- _AIM OF THE EXERCISE_
Below is a block of records: output all of them exactly and leave out the pictures.
____ INFORMATION SUPPLIED
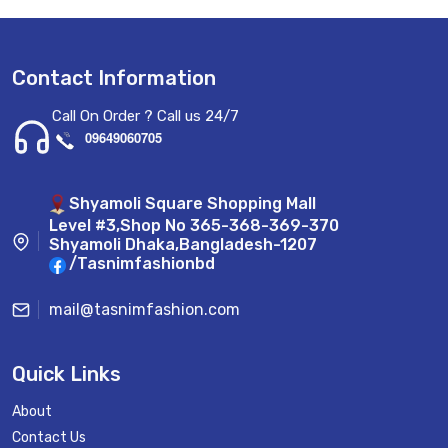
Contact Information
Call On Order ? Call us 24/7
09649060705
Shyamoli Square Shopping Mall
Level #3,Shop No 365-368-369-370
Shyamoli Dhaka,Bangladesh-1207
/Tasnimfashionbd
mail@tasnimfashion.com
Quick Links
About
Contact Us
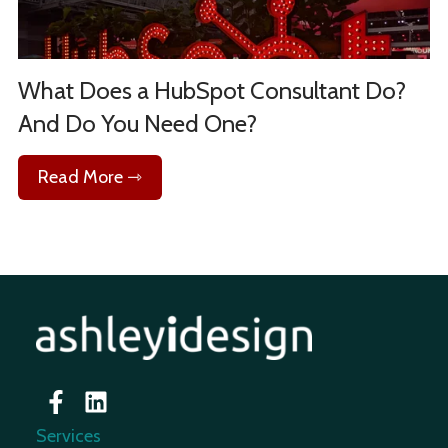
What Does a HubSpot Consultant Do?
And Do You Need One?
Read More ⇾
Services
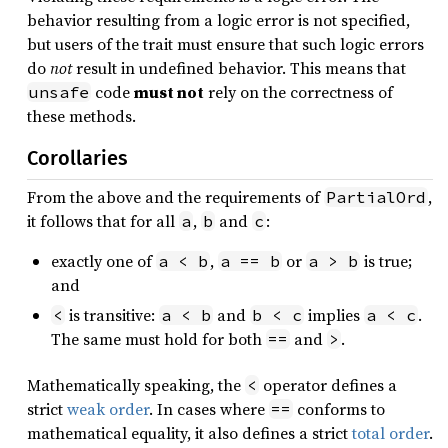
behavior resulting from a logic error is not specified,
but users of the trait must ensure that such logic errors
do
not
result in undefined behavior. This means that
code
must not
rely on the correctness of
unsafe
these methods.
Corollaries
From the above and the requirements of
,
PartialOrd
it follows that for all
,
and
:
a
b
c
exactly one of
,
or
is true;
a < b
a == b
a > b
and
is transitive:
and
implies
.
<
a < b
b < c
a < c
The same must hold for both
and
.
==
>
Mathematically speaking, the
operator defines a
<
strict
weak order
. In cases where
conforms to
==
mathematical equality, it also defines a strict
total order
.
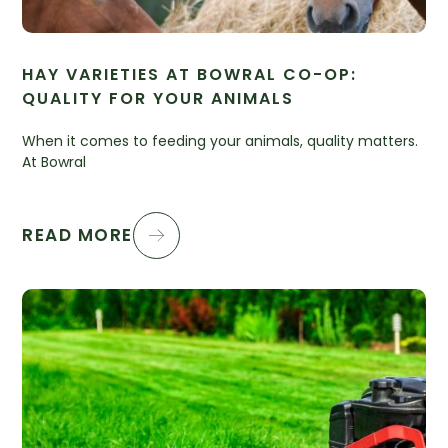
HAY VARIETIES AT BOWRAL CO-OP:
QUALITY FOR YOUR ANIMALS
When it comes to feeding your animals, quality matters.
At Bowral
READ MORE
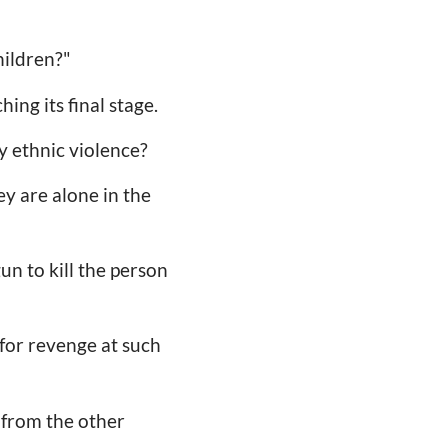
hildren?"
hing its final stage.
y ethnic violence?
y are alone in the
un to kill the person
 for revenge at such
e from the other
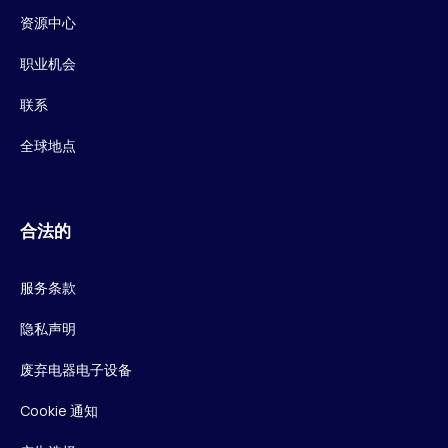
资源中心
职业机会
联系
全球地点
合法的
服务条款
隐私声明
废弃电器电子设备
Cookie 通知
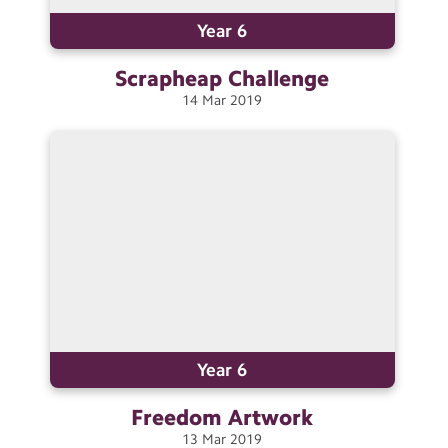
Year 6
Scrapheap
Challenge
14
Mar
2019
Year 6
Freedom
Artwork
13
Mar
2019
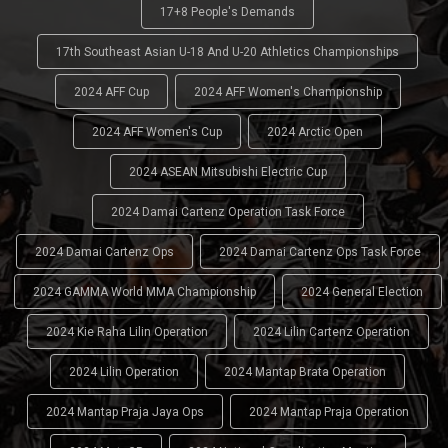
17+8 People's Demands
17th Southeast Asian U-18 And U-20 Athletics Championships
2024 AFF Cup
2024 AFF Women's Championship
2024 AFF Women's Cup
2024 Arctic Open
2024 ASEAN Mitsubishi Electric Cup
2024 Damai Cartenz Operation Task Force
2024 Damai Cartenz Ops
2024 Damai Cartenz Ops Task Force
2024 GAMMA World MMA Championship
2024 General Election
2024 Kie Raha Lilin Operation
2024 Lilin Cartenz Operation
2024 Lilin Operation
2024 Mantap Brata Operation
2024 Mantap Praja Jaya Ops
2024 Mantap Praja Operation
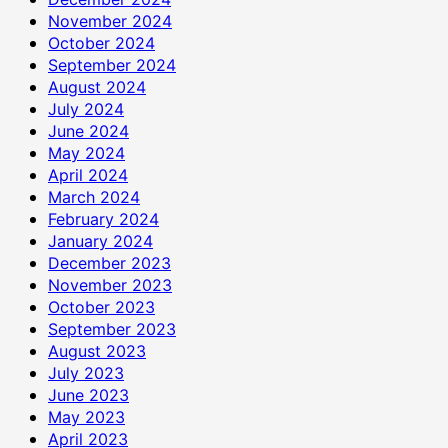
November 2024
October 2024
September 2024
August 2024
July 2024
June 2024
May 2024
April 2024
March 2024
February 2024
January 2024
December 2023
November 2023
October 2023
September 2023
August 2023
July 2023
June 2023
May 2023
April 2023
________
- _SOLUTION FOR THIS EXERCISE_
Contact Information
Call On Order ? Call us 24/7
09649060705
Shyamoli Square Shopping Mall
Level #3,Shop No 365-368-369-370
Shyamoli Dhaka,Bangladesh-1207
/Tasnimfashionbd
mail@tasnimfashion.com
Quick Links
About
Contact Us
What Does a HubSpot Consultant Do?
And Do You Need One?
Read More ⇾
Services
behavior resulting from a logic error is not specified,
but users of the trait must ensure that such logic errors
do
not
result in undefined behavior. This means that
code
must not
rely on the correctness of
unsafe
these methods.
Corollaries
From the above and the requirements of
,
PartialOrd
it follows that for all
,
and
:
a
b
c
exactly one of
,
or
is true;
a < b
a == b
a > b
and
is transitive:
and
implies
.
<
a < b
b < c
a < c
The same must hold for both
and
.
==
>
Mathematically speaking, the
operator defines a
<
strict
weak order
. In cases where
conforms to
==
mathematical equality, it also defines a strict
total order
.
HAY VARIETIES AT BOWRAL CO-OP:
QUALITY FOR YOUR ANIMALS
When it comes to feeding your animals, quality matters.
At Bowral
READ MORE
hildren?"
hing its final stage.
y ethnic violence?
y are alone in the
un to kill the person
 for revenge at such
e from the other
资源中心
职业机会
联系
全球地点
合法的
服务条款
隐私声明
废弃电器电子设备
Cookie 通知
Year 6
Scrapheap
Challenge
14
Mar
2019
Year 6
Freedom
Artwork
13
Mar
2019
17+8 People's Demands
17th Southeast Asian U-18 And U-20 Athletics Championships
2024 AFF Cup
2024 AFF Women's Championship
2024 AFF Women's Cup
2024 Arctic Open
2024 ASEAN Mitsubishi Electric Cup
2024 Damai Cartenz Operation Task Force
2024 Damai Cartenz Ops
2024 Damai Cartenz Ops Task Force
2024 GAMMA World MMA Championship
2024 General Election
2024 Kie Raha Lilin Operation
2024 Lilin Cartenz Operation
2024 Lilin Operation
2024 Mantap Brata Operation
2024 Mantap Praja Jaya Ops
2024 Mantap Praja Operation
November 2024
October 2024
September 2024
August 2024
July 2024
June 2024
May 2024
April 2024
March 2024
February 2024
January 2024
December 2023
November 2023
October 2023
September 2023
August 2023
July 2023
June 2023
May 2023
April 2023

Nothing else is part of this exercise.